Back in the real world of farming, because even after all these years I can never bring myself to believe that the hoopla of pedigree livestock showing, showjumping, political grandstanding and contrived media events have much to do with day to day agriculture, the weather continues mainly dry at time of writing. Too dry, say some, with many grain growers getting twitchy the closer they get to harvest. Winter barley fields in some areas have changed colour rapidly in the past week or two and when that happens can the early starters with combines be far behind?

Apart from helping boost attendance at the Highland show and give silage makers a clear run the dry, mainly warm, June made sheep shearing more of a pleasure than it is in wet or cold weather.

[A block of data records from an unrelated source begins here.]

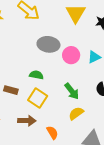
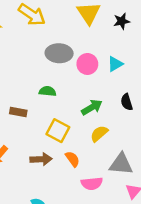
green arrow: (72, 91) -> (92, 107), turned -78
yellow square: (38, 98) -> (58, 131), moved
brown arrow: (27, 121) -> (41, 159), moved

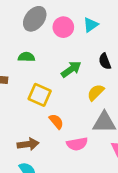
gray ellipse: (59, 53) -> (35, 19), turned -50
yellow semicircle: (99, 134) -> (96, 92), moved
brown arrow: (41, 159) -> (28, 144), moved

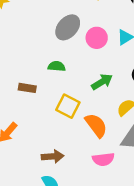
orange semicircle: (56, 121) -> (96, 125), moved, size x1.5

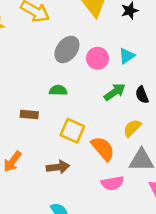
green arrow: (102, 82) -> (115, 92), moved
brown arrow: (53, 156) -> (58, 167), moved

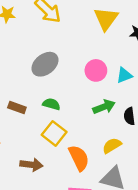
gray ellipse: (67, 49) -> (45, 64), moved
green semicircle: (58, 90) -> (51, 104), moved

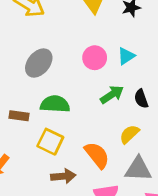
green semicircle: (51, 104) -> (55, 104), size x1.5
yellow square: (54, 133) -> (50, 142), moved
brown arrow: (31, 165) -> (63, 176), moved

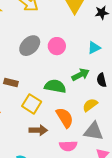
pink circle: (95, 58) -> (57, 46), moved
green semicircle: (55, 104) -> (55, 86), moved

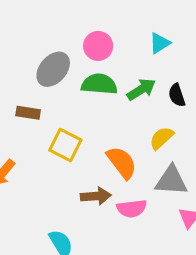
gray ellipse: (30, 46) -> (53, 69), moved
green semicircle: (55, 86) -> (99, 84), moved
brown arrow: (38, 130) -> (96, 196), moved

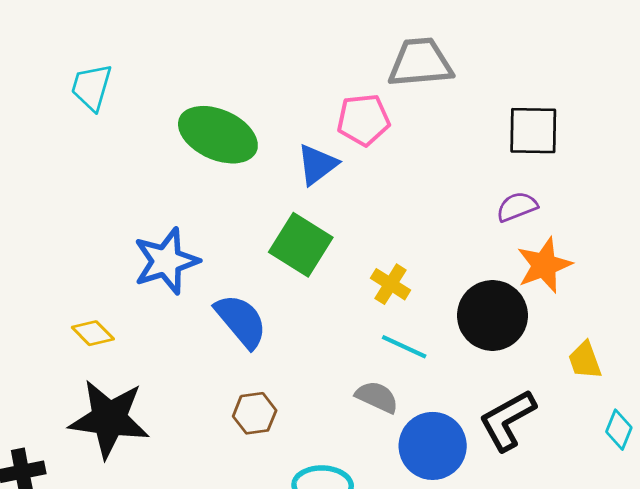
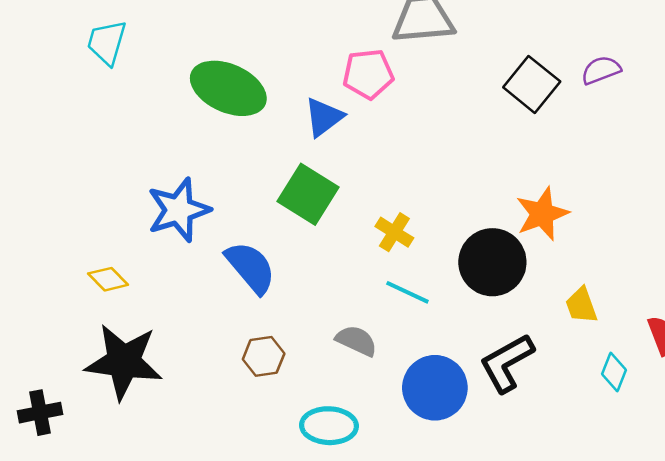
black square: (533, 131) -> (532, 84), turned 38
purple semicircle: (517, 207) -> (601, 70), moved
gray semicircle: (377, 397) -> (356, 341), moved

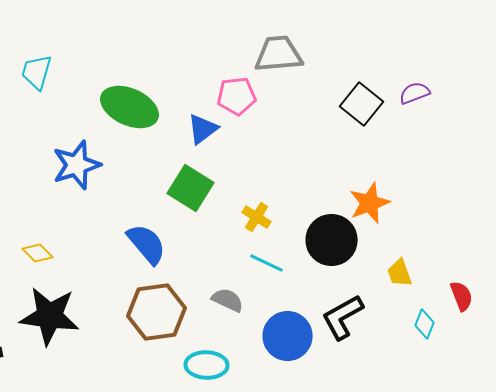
blue star: (179, 210) -> (76, 165), moved
brown hexagon: (264, 356) -> (156, 312), size x1.8

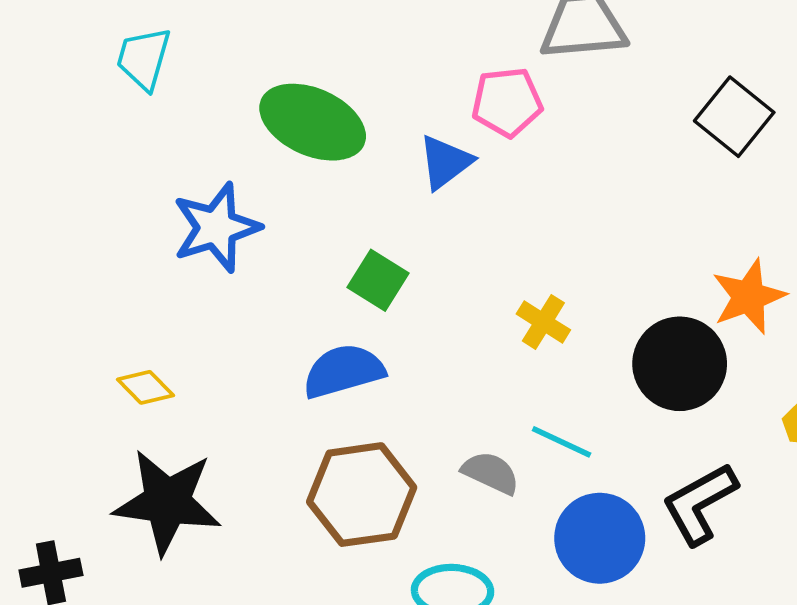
green square: (190, 188) -> (378, 280), moved, size x0.7
blue semicircle: (146, 244) -> (343, 371), turned -66
cyan line: (266, 263) -> (562, 442), moved

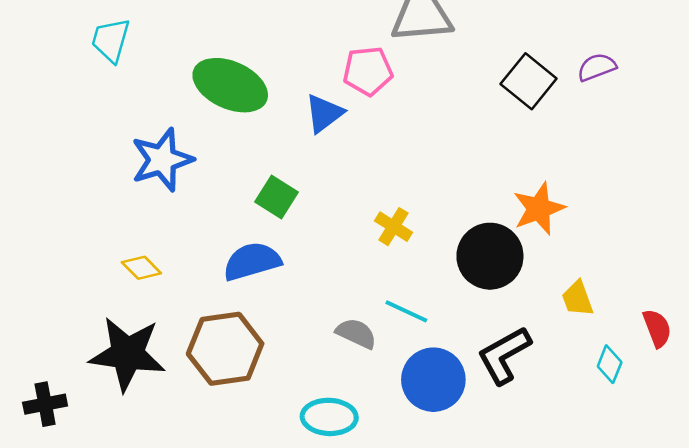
yellow diamond: (145, 387) -> (141, 268), moved
brown hexagon: (362, 495) -> (225, 349), moved

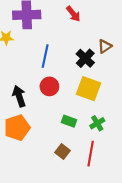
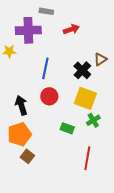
red arrow: (73, 14) -> (71, 29), turned -70
green cross: (97, 123) -> (93, 120), moved
brown square: (62, 151) -> (27, 156), moved

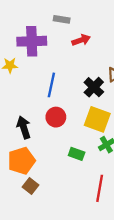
gray rectangle: (46, 11) -> (62, 19), moved

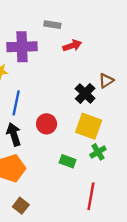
blue line: (51, 85) -> (16, 103), moved
brown square: (31, 186) -> (21, 206), moved

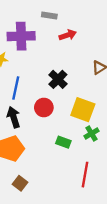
black cross: (85, 93) -> (58, 79), moved

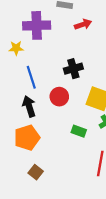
black cross: (58, 79) -> (73, 69), turned 30
blue line: (16, 88) -> (31, 77), turned -30

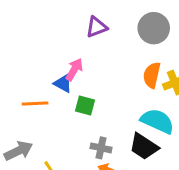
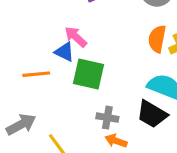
pink arrow: (74, 70) -> (76, 37), turned -75
green square: (85, 106) -> (89, 74), size x1.5

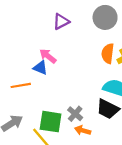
green square: (89, 74) -> (51, 122), moved
gray cross: (107, 118) -> (75, 114), turned 35

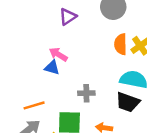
orange line: (21, 85) -> (34, 105), moved
gray cross: (75, 114) -> (86, 93), moved, turned -35

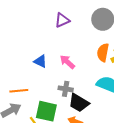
pink arrow: (58, 54) -> (67, 62), moved
black trapezoid: (128, 102) -> (79, 103), moved

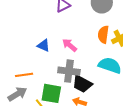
gray cross: (66, 89) -> (69, 71), size x1.5

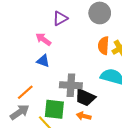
pink arrow: (70, 45) -> (43, 39), moved
orange line: (24, 75) -> (25, 92), turned -30

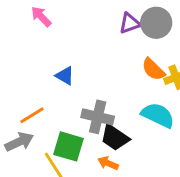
purple triangle: (60, 18) -> (130, 23), moved
pink arrow: (43, 39) -> (41, 16), moved
orange semicircle: (103, 46) -> (153, 69), turned -60

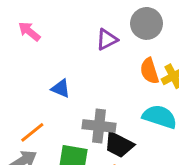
purple triangle: (130, 23) -> (107, 39), moved
orange semicircle: (153, 69) -> (149, 71), turned 35

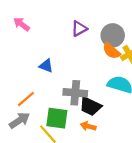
gray circle: (147, 23) -> (113, 35), moved
orange semicircle: (149, 71) -> (111, 51), turned -30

Not necessarily for the shearers, who always have my admiration for being able to bend their backs almost permanently, but for those helping by collecting sheep for shearing, rolling and packing fleeces, making the tea and offering encouragement. And for the sheep of course.

There has also been a little encouragement on prices with the British Wool Marketing Board guide prices for this year’s clip up 10p per kilo and more. For example, actual values for last year’s Cheviot wool was £1.25 per kilo, forecast this year £1.37; Blackface value last year 96p, this year’s forecast £1.05; Texel/Lleyn last year £1.15, this year’s forecast £1.26. Not a fortune for fleeces weighing a kilo or so, but every little helps.